Sunday, July 5, 2009

43. Trade Law and Canadian Magazines

Published
Sept 17th 1996

Two editorials on Canadian magazines and trade law and the pre-recorded voice of the large media corporation decrees that “more foreign competition for Canadian-content magazines might do what it has done in other sectors: make the Canadian product distinctly better.” (Trade Law and Canada’s magazines - Editorials, September 16-17th).
Officially the foreign magazine penetration of our newsstands outside of Québec is 85%. Unofficially - particularly at the local corner store, bus station or subway kiosk - the presence of Canadian-content magazines on display is more like two or three per cent. Though we don’t often see them, there are at least 300 Canadian magazines more than capable of generating their own competition and consumer choice. In Québec, magazines from all sources have a larger ratio of visibility.
Historically in English Canada there has been lacklustre industrial support for cultural sovereignty in magazine (or film) distribution. In (Howard) Galganovian terms, current Canadian magazine content exists as disallowable signs in English Canadian retail outlets while non-Canadian products are available across all genres of magazine. Might we expect organized citizen-consumers to picket such stores demanding a more equitable presence for Canadian magazines?
To date there has been insufficient political courage available to offset secondary market ‘dumping’ of foreign cultural products with a mix of subsidies and quotas.
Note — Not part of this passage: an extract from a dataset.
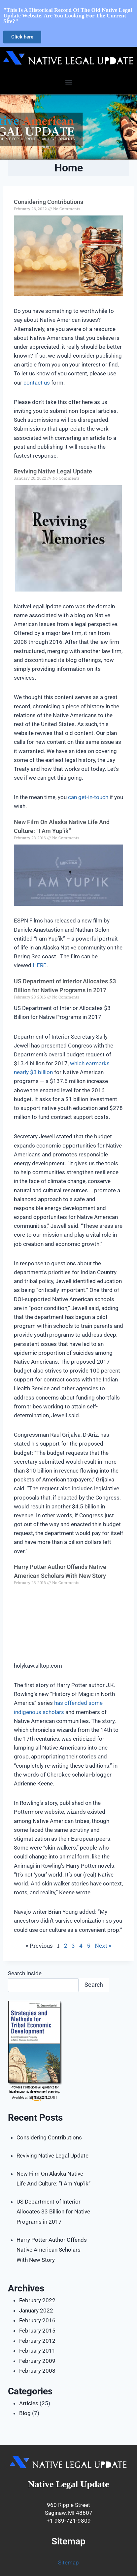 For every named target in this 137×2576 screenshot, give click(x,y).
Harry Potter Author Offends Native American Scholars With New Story (52, 2249)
Why then are we choosing not to abrogate self-injurious trade agreements if, as your editorial claims, our present choices are limited to categories of concessions?
Your editorialists conclude by asking why in the face of other job losses should we protect (domestic) culture? It certainly is hard to protect something that can be so effortlessly invalidated by selective market logic. Will your cumulative disavowal of cultural criteria and local identities only be fully satiated when the Toronto edition of the New York Times or the Daily Telegraph puts the metallic, editorial voice of the Globe and Mail out of business?